5. Splitting Delimited Data
When you have columns where the information is delimited by a space or a comma:
You need to split them into multiple columns before you process the data.
This is known as Data Parsing.
Be cautious when you define any of the destination columns.
You may find that the information contained in existing columns could be overwritten.
- Identify and select the column or cell containing text you want to parse.
- Choose Select Data > Text to Columns.
- Click on the Convert Text to Columns Wizard, then choose Delimited > Next.
- Decide on the delimiting terms such as Semicolon, Tab, etc.
- Click Next.
- Choose the destination cell for the split data.
- Select Finish.
6. Extracting Prefixes and Suffixes
A lot of the values you see will nest valuable information with a prefix or suffix.
This is information that can be vital for good analyses.
However, it can be very difficult to use unless extracted as a separate value.
To extract prefixes and/or suffixes, you use the left and right functions in Excel.
- First, you create a new column adjacent to the one you’re going to extract text from.

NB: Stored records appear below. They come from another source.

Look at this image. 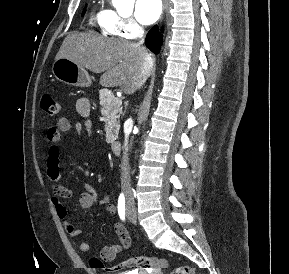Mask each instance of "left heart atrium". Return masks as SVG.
I'll return each mask as SVG.
<instances>
[{
    "instance_id": "39dd6f15",
    "label": "left heart atrium",
    "mask_w": 289,
    "mask_h": 274,
    "mask_svg": "<svg viewBox=\"0 0 289 274\" xmlns=\"http://www.w3.org/2000/svg\"><path fill=\"white\" fill-rule=\"evenodd\" d=\"M161 0H137L135 5V16L137 20L144 24L154 23L161 15Z\"/></svg>"
}]
</instances>
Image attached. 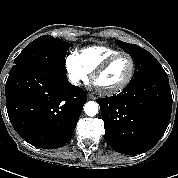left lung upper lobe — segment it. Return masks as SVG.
<instances>
[{"instance_id":"left-lung-upper-lobe-1","label":"left lung upper lobe","mask_w":178,"mask_h":178,"mask_svg":"<svg viewBox=\"0 0 178 178\" xmlns=\"http://www.w3.org/2000/svg\"><path fill=\"white\" fill-rule=\"evenodd\" d=\"M116 42L119 47L132 57L135 63V72L129 83H134L152 76L166 75L161 64L147 50L135 44L126 43L120 40H116Z\"/></svg>"}]
</instances>
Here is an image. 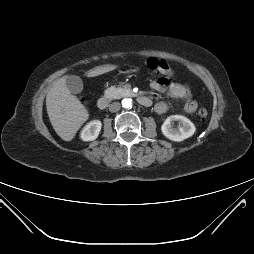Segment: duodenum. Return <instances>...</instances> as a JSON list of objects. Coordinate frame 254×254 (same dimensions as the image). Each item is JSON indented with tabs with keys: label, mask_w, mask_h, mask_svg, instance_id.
<instances>
[{
	"label": "duodenum",
	"mask_w": 254,
	"mask_h": 254,
	"mask_svg": "<svg viewBox=\"0 0 254 254\" xmlns=\"http://www.w3.org/2000/svg\"><path fill=\"white\" fill-rule=\"evenodd\" d=\"M137 101L139 104H141L142 106H145V107H149L152 104L151 99L149 97L143 96V95H138ZM108 104H109V99L107 97H101L97 101V107L100 110L106 109Z\"/></svg>",
	"instance_id": "duodenum-1"
}]
</instances>
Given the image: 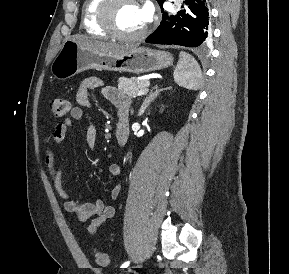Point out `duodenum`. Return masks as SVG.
Instances as JSON below:
<instances>
[{"mask_svg": "<svg viewBox=\"0 0 289 274\" xmlns=\"http://www.w3.org/2000/svg\"><path fill=\"white\" fill-rule=\"evenodd\" d=\"M129 135V116L127 113H120L116 125L115 136L118 144L124 146Z\"/></svg>", "mask_w": 289, "mask_h": 274, "instance_id": "410a0bca", "label": "duodenum"}]
</instances>
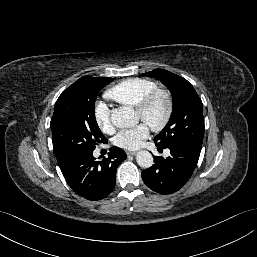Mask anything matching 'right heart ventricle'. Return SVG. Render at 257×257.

- Select the column or cell you want to extract from.
- Type in this formula: =LEFT(text, [number of chars])
- Drag the rule to all cells you want it to apply to.
7. Spell Checks and Typos
Manual data entry is very prone to human error.
You should be checking for (and rectifying) any errors before moving to using your analytics tools.
Luckily, Excel has a built-in Spellcheck tool that makes this an easy task.
- Choose the cell or column you want to check.
- Select Review > Spelling.
- Excel will suggest replacements where it identifies possibly wrong spellings.
- If there are no errors, you will see a checkmark displayed.
Note: Remember to set your language of choice!
8. Filling Missing Values
Missing values can occur because of errors made during the data entry process.
When there are missing values, you can either remove them or replace them.
Ideally, you’d have no blank spaces or cells in your data, as complete data helps with data modelling and processing.
An exception to this is if the values are missing from a column you don’t intend using.
- Highlight the range from before to after any missing value.
- Select Home > Editing > Fill > Series
Note: For this to always work, the data needs to be in sequential order.
The Takeaway
Cleaning data is both difficult and important – but Excel can make it easy for you.
By mastering these simple techniques, you’ll ensure accurate and actionable insights for your business.
It’s the best way to get an accurate and effective analysis of any data.